Todt: «Loro troppo forti» Raikkonen: «Devo sbrigarmi o ciao mondiale»

nostro inviato

a Montecarlo

Ci sarà pur un motivo se in trentanove anni di onorata carriera, la McLaren ha vinto il Gran premio patinato per tredici volte mentre la Ferrari, in cinquantasette stagioni c’è riuscita solo nove volte? E ci sarà un motivo se la Rossa non compie l’impresa dal 2001? E ci sarà un motivo se Kimi Raikkonen, ottavo, deluso, stanco, preoccupato, a fine gara, dirà: «D’altra parte qui la McLaren è sempre andata benissimo, anche quando faticava su tutti gli altri circuiti». Il Gran premio numero cinque dell’anno finisce così, con l’apoteosi di Fernando Alonso dominatore (per lui pole, giro veloce e vittoria, la seconda consecutiva); e finisce con Lewis Hamilton sempre più prodigio, visto come sta azzerando tutti i record del passato: ancora a podio, ancora secondo, sempre primo, ma di nuovo in comproprietà con il capo squadra. Trentotto i punti per loro, cinque in più di Massa, comunque ottimo terzo. Situazione più tesa nella classifica costruttori, dove la doppietta di ieri costa alla Rossa un distacco salito a venti lunghezze. Mica bello.
Fatto sta che, graduatoria a parte, la Ferrari è preoccupata: nel box monegasco tutti sperano che a complicare loro la vita sia solo la vecchia storia che vuole questo circuito maledettamente ostico, e non un devastante salto in avanti delle frecce d’argento. «Sono stati più bravi», non si nasconde infatti monsieur Jean Todt, «ma alla fine, compreso che non si poteva far di più e visto il tempo perso dietro i doppiati, abbiamo pensato solo a portare a casa il podio di Massa... E adesso al lavoro... Kimi? Ovvio che lui non sia contento: ha preso un punto in due gare. Però questo lo renderà ancora più cattivo». E infatti: «Ora è tutto più difficile, ma mi sento sempre in lotta per il mondiale, certo, devo però sbrigarmi a vincere di nuovo», ringhierà l’uomo del nord. Strano, ma al confronto sembra più mogio Massa: «Anche dando il 150% negli ultimi giri, il risultato sarebbe comunque stato lo stesso. Qui loro erano troppo più veloci e poi quanti doppiati: Trulli e Davidson, che ha distrutto la mia gara. Neppure la mossa delle gomme extrasoft ci ha aiutato. Sono l’unico non doppiato? Almeno questo. Però piano con le sentenze, non siamo neppure a metà campionato. Ora pensiamo solo a fare due gare bellissime in America».

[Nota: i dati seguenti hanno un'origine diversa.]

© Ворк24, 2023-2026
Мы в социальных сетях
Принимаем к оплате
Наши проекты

Anche perché bella, quella di Montecarlo, proprio non lo è stata. E parliamo dello spettacolo offerto dal gp cittadino, tanto più in un periodo in cui si fa di tutto per averne altri. D’altra parte, si sa da sempre che, nell’assenza totale di sorpassi per bravura altrui, ci sono solo due possibilità perché la corsa di Montecarlo non ti accompagni a nanna. La prima: che vinca una Ferrari o il pilota più amato. Nello specifico, in Spagna sarà tutta un’ode alla bellezza della gara di ieri. Seconda possibilità: che succeda l’ira di dio in partenza, che durante la gara piova, nevichi, grandini, che la safety car la faccia da padrona scombinando le gerarchie della pista. Tutti interventi imprevisti di cui non s’è vista traccia. Tolte queste remote chance, la gara tra i palazzi è generalmente pallosissima. Ieri di più. Cinquanta e passa giri in attesa di vedere se il pit stop finale (quello delle due McLaren), il secondo, avrebbe consegnato al podio quanto aveva regalato la pole del sabato: e cioè primo Alonso, secondo Hamilton e terzo Massa. Con l’aggiunta della conferma di Fisichella quarto. Ed è andata proprio così.

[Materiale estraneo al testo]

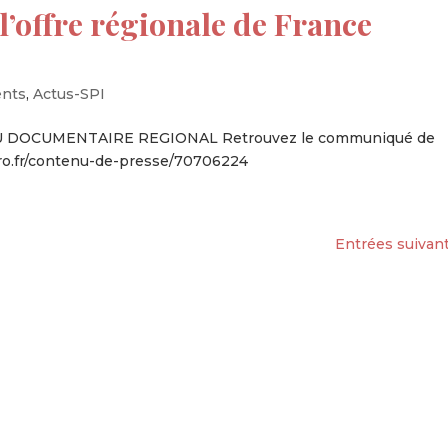
 l’offre régionale de France
ents
,
Actus-SPI
 DOCUMENTAIRE REGIONAL Retrouvez le communiqué de
pro.fr/contenu-de-presse/70706224
Entrées suivant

Al via lo spagnolo e il prodigio di colore sono scattati alla perfezione senza intralciarsi e senza venire intralciati da Massa. E poi via, in trenino fino al termine della corsa. Qualche temporaneo scombinamento di classifica causato dai pit stop, qualche mal di pancia (vedi Massa) per i doppiati, e poco altro. Per esempio? I quattro sorpassi fatti da Raikkonen al via: ma da sedicesimo a dodicesimo nessuno se n’è accorto. Forse neppure lui.